It’s about the taste: savoury and drying, no fruitiness here, its austere; waits for you to chew the salty, crunchy baked pizza bread, schiaciatta .

It has long flavours, more dryness then it slips into softness. Again adjust your tasting technique from Oz shiraz to Localita Pian delle Vigne growing sangiovese grosso near the hill town of Montalcino my friends.

Villa Antinori 2012, Chianti Classico Riserva, 12.5%, now unfiltered, has been made since 1928.

Villa Antinori Chianti Classico Riserva 2012

Family Villa Antinori Chianti Classico Riserva 2012

It has the typicity of that sour citrus and almond aroma (how new world tasters peg sangiovese), traditional old large (2500 litre) barrel aging aromas including brett, then savoury and gripping tannin. It’s 10% cabernet sauvignon, and has 30 months cask age.

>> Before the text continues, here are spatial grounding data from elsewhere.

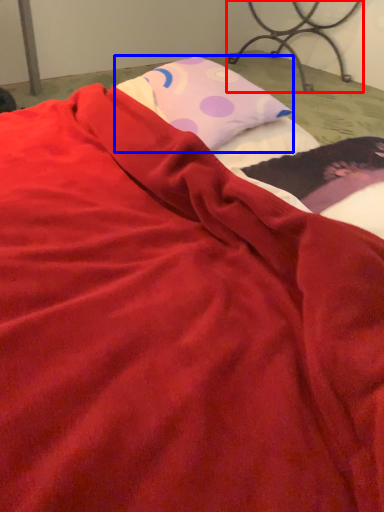 Question: Which point is further to the camera, furniture (highlighted by a red box) or pillow (highlighted by a blue box)?

Choices:
 (A) furniture
 (B) pillow

Answer: (A) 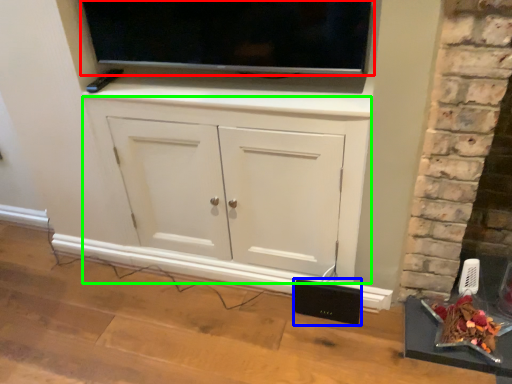 Question: Based on their relative distances, which object is nearer to television (highlighted by a red box)? Choose from speaker (highlighted by a blue box) and cabinetry (highlighted by a green box).

Choices:
 (A) speaker
 (B) cabinetry

Answer: (B) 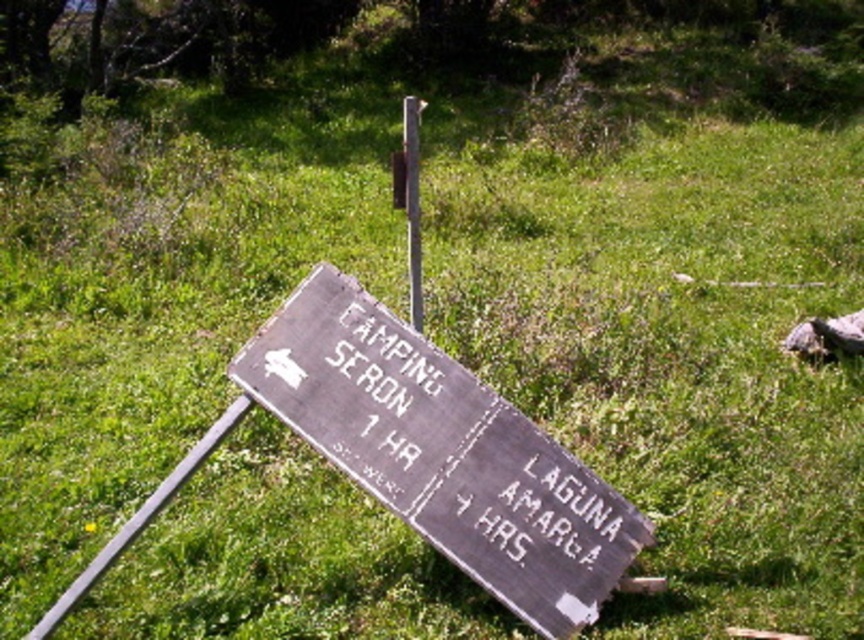 You are standing at the wooden signpost in the grassy area. There are two points marked on the signpost. One is at coordinate point (569, 600) and the other is at point (414, 125). From your perspective, which point is closer to you?

Point (569, 600) is in front of point (414, 125), so the point at (569, 600) is closer to you.

You are a hiker who needs to adjust the signpost to make it more visible. Since the weathered wood sign at lower center and the metallic pole at center are both part of the structure, which object should you focus on to ensure the sign is upright and visible to passersby?

The weathered wood sign at lower center is closer to the viewer than the metallic pole at center, so focusing on adjusting the sign to be upright would make it more visible. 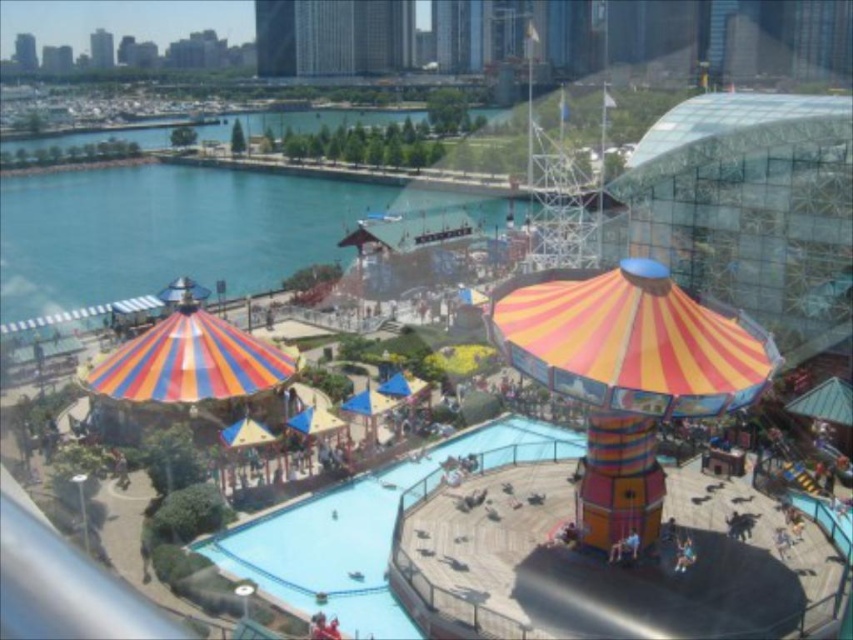 Which is in front, point (323, 548) or point (467, 189)?

Point (323, 548)

Is blue wooden pool at center below blue water at center?

Indeed, blue wooden pool at center is positioned under blue water at center.

Find the location of a particular element. Image resolution: width=853 pixels, height=640 pixels. blue wooden pool at center is located at coordinates (363, 531). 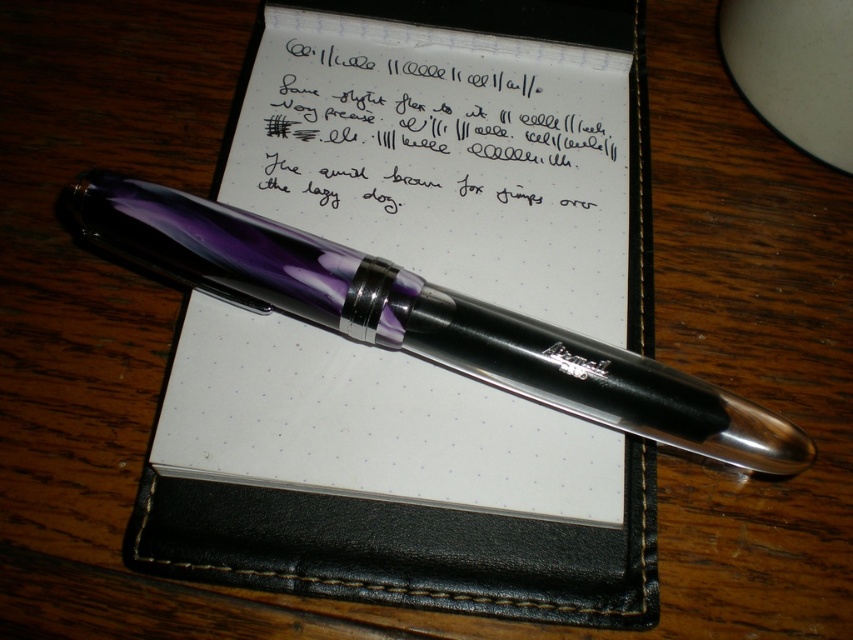 You are organizing a desk and need to place a new item between the black leather notebook at center and the black paper at center. Since both items are at the center, how can you position the new item so it is between them?

The black leather notebook at center is in front of the black paper at center, so you can place the new item between them by positioning it behind the black leather notebook at center but in front of the black paper at center.

You have a small notepad and a fountain pen on your desk. You want to place a new sticker that is 10 cm wide on the desk without covering either object. Given the sizes of the black paper at center and translucent purple pen at center, can you fit the sticker next to them?

The black paper at center is narrower than the translucent purple pen at center. Since the sticker is 10 cm wide, you need to ensure there is enough space on the desk not occupied by either object. However, without knowing the exact dimensions of the desk or the positions of the objects, it is impossible to determine if the sticker will fit. Consider measuring the available space between or around the objects to confirm. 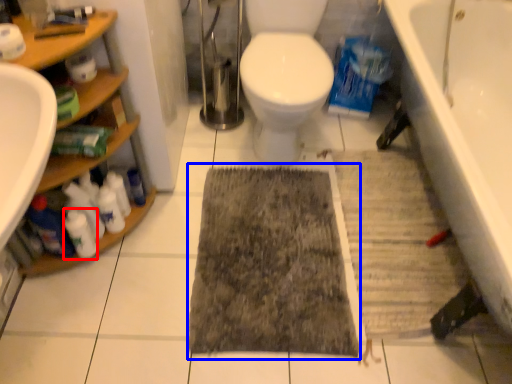 Question: Which object appears closest to the camera in this image, cleaning product (highlighted by a red box) or doormat (highlighted by a blue box)?

Choices:
 (A) cleaning product
 (B) doormat

Answer: (A) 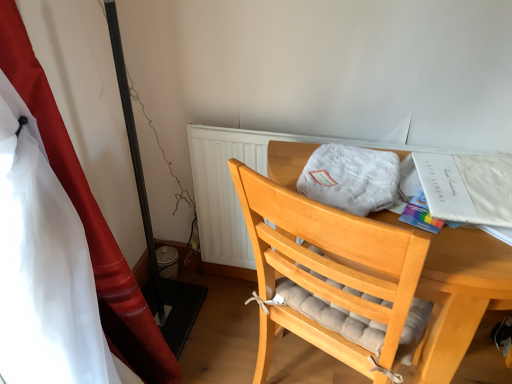 Question: Considering the relative sizes of light wood desk at center and white fluffy blanket at center in the image provided, is light wood desk at center wider than white fluffy blanket at center?

Choices:
 (A) no
 (B) yes

Answer: (B)

Question: Does light wood desk at center lie in front of white fluffy blanket at center?

Choices:
 (A) no
 (B) yes

Answer: (B)

Question: Can we say light wood desk at center lies outside white fluffy blanket at center?

Choices:
 (A) yes
 (B) no

Answer: (A)

Question: Is there a large distance between light wood desk at center and white fluffy blanket at center?

Choices:
 (A) no
 (B) yes

Answer: (A)

Question: Can you confirm if light wood desk at center is thinner than white fluffy blanket at center?

Choices:
 (A) no
 (B) yes

Answer: (A)

Question: Is light wood desk at center behind white fluffy blanket at center?

Choices:
 (A) yes
 (B) no

Answer: (B)

Question: Considering the relative sizes of white fluffy blanket at center and red satin curtain at left in the image provided, is white fluffy blanket at center smaller than red satin curtain at left?

Choices:
 (A) no
 (B) yes

Answer: (B)

Question: Considering the relative sizes of white fluffy blanket at center and red satin curtain at left in the image provided, is white fluffy blanket at center thinner than red satin curtain at left?

Choices:
 (A) no
 (B) yes

Answer: (A)

Question: Could you tell me if white fluffy blanket at center is turned towards red satin curtain at left?

Choices:
 (A) no
 (B) yes

Answer: (A)

Question: From the image's perspective, is white fluffy blanket at center under red satin curtain at left?

Choices:
 (A) no
 (B) yes

Answer: (A)

Question: Is white fluffy blanket at center outside of red satin curtain at left?

Choices:
 (A) no
 (B) yes

Answer: (B)

Question: From a real-world perspective, is white fluffy blanket at center located beneath red satin curtain at left?

Choices:
 (A) yes
 (B) no

Answer: (B)

Question: Is white paper at upper right directly adjacent to red satin curtain at left?

Choices:
 (A) no
 (B) yes

Answer: (A) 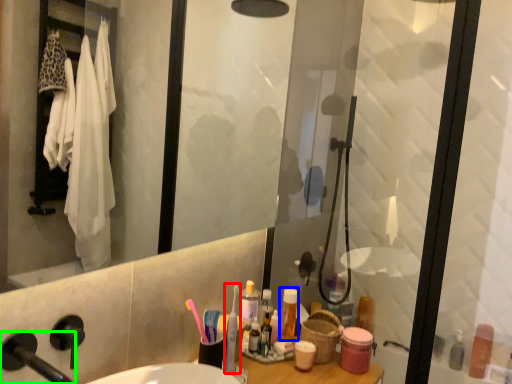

Perfect with big, fat, al dente pappadelle splashed with wild boar ragu that drown the rabid effects of the natural grippy tannins of the wine. That’s Tuscany!

Badia a Passignano 2011, Chianti Classico Gran Selezione, 14.5%, is the newer, next tier Chianti classification of longer matured elite 100% sangiovese, made in the nearby Tignanello estate regularly past visited by Uncorked travellers.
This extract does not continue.